### Records provided
..........

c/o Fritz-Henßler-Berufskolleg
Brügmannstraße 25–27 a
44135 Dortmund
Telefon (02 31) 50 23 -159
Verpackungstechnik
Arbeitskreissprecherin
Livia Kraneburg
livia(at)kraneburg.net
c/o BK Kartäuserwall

..........

### Task statement
Please transcribe the data shown above in full, exactly as it stands.

### Task result
c/o Fritz-Henßler-Berufskolleg
Brügmannstraße 25–27 a
44135 Dortmund
Telefon (02 31) 50 23 -159
Verpackungstechnik
Arbeitskreissprecherin
Livia Kraneburg
livia(at)kraneburg.net
c/o BK Kartäuserwall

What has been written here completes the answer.